WORK INSTRUCTION →
Nothing below is to be printed except the lines between the line holding "Prüfung schriftlich bestätigen" and the line holding "unterteilt. Im ersten Abschnitt werden die", inclusive, each exactly as it appears.

(Data records)
[Start of Attachment]

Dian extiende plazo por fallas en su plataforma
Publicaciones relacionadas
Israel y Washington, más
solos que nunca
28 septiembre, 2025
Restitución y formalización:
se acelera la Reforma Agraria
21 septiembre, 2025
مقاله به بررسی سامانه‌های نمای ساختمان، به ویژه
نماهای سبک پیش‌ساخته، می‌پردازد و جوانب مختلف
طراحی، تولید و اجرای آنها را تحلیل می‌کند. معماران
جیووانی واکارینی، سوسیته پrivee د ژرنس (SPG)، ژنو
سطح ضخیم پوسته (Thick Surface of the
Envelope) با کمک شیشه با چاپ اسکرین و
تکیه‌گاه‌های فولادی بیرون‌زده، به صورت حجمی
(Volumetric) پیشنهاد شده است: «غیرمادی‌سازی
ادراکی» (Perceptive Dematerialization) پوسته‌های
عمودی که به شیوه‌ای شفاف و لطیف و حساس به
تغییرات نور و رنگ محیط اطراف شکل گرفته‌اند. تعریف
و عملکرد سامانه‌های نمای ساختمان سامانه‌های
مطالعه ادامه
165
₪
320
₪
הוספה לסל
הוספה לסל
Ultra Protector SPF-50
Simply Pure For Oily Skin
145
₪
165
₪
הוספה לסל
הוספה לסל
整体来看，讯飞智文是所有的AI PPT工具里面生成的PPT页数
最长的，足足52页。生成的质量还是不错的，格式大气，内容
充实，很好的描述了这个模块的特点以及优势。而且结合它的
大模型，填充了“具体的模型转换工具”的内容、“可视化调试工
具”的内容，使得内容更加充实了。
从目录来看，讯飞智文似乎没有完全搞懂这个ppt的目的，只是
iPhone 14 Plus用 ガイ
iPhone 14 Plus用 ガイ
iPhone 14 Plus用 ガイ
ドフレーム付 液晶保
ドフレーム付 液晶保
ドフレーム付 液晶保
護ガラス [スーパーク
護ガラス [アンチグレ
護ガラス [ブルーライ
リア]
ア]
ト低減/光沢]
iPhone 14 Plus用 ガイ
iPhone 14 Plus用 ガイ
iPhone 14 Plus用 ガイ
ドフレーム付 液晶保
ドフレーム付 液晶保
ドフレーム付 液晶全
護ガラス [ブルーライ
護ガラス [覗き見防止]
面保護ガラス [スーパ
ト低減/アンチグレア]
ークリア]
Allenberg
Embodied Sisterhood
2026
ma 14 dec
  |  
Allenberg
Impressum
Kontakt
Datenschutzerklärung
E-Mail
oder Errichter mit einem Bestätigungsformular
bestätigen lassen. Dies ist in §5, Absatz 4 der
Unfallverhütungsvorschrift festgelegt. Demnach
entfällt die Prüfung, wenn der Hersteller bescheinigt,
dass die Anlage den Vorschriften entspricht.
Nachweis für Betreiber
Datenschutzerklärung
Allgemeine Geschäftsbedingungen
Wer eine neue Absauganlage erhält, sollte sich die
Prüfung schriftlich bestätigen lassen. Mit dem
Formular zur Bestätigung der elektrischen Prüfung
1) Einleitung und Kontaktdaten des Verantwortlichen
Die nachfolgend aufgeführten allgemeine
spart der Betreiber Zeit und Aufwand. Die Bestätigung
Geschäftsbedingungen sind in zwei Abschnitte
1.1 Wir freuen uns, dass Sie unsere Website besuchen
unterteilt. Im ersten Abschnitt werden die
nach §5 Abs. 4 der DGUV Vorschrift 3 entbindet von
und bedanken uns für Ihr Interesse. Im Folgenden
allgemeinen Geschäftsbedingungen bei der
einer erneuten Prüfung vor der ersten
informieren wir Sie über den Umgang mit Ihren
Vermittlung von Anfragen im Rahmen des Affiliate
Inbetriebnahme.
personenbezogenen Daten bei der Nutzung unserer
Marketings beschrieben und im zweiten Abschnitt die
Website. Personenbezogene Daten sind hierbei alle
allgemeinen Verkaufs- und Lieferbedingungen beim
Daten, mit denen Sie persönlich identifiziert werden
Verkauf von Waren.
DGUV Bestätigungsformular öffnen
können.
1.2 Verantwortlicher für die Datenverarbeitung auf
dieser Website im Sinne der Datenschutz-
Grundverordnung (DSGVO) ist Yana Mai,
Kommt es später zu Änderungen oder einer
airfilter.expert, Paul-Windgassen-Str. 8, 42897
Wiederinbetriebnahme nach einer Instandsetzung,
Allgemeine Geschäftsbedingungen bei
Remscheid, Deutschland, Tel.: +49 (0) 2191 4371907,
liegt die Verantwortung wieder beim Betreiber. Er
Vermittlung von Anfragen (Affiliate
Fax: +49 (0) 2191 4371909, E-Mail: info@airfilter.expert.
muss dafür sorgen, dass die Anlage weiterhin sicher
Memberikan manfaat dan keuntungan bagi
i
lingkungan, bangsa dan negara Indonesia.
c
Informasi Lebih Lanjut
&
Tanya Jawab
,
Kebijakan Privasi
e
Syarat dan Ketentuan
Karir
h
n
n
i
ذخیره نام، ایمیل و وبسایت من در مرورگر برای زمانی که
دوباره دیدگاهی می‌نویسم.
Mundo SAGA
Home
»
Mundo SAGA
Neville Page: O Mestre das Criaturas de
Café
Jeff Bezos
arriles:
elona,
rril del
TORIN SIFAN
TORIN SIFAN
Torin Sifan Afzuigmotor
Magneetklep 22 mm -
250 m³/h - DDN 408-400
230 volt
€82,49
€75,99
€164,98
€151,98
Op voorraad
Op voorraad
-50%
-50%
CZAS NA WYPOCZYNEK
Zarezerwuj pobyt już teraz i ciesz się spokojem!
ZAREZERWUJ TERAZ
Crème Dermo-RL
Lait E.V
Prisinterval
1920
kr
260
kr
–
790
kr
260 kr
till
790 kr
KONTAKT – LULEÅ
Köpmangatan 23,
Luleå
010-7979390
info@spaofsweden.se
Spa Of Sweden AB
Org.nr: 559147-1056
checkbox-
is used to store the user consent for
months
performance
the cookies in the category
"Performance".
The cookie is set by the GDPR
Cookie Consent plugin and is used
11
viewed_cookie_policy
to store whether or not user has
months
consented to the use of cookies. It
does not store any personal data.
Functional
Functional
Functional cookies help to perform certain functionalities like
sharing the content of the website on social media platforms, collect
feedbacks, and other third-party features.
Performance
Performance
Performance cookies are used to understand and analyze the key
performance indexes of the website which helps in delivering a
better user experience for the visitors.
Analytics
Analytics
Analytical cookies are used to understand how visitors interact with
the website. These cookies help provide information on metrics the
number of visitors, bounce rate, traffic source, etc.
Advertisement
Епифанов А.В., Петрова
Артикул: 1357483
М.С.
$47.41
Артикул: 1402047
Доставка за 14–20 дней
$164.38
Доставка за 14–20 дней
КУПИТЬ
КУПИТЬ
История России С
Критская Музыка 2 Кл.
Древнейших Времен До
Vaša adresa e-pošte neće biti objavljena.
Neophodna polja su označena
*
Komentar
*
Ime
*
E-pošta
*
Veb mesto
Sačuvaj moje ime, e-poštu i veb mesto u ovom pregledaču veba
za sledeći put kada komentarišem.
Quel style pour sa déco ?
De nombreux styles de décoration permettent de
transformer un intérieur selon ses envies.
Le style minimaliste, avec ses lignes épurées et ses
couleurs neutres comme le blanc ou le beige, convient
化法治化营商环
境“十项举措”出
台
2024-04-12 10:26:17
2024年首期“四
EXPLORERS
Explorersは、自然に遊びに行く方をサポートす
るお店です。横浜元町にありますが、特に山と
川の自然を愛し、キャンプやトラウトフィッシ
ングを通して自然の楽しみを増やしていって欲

[End of Attachment]

ANSWER SECTION →
Prüfung schriftlich bestätigen lassen. Mit dem
Formular zur Bestätigung der elektrischen Prüfung
1) Einleitung und Kontaktdaten des Verantwortlichen
Die nachfolgend aufgeführten allgemeine
spart der Betreiber Zeit und Aufwand. Die Bestätigung
Geschäftsbedingungen sind in zwei Abschnitte
1.1 Wir freuen uns, dass Sie unsere Website besuchen
unterteilt. Im ersten Abschnitt werden die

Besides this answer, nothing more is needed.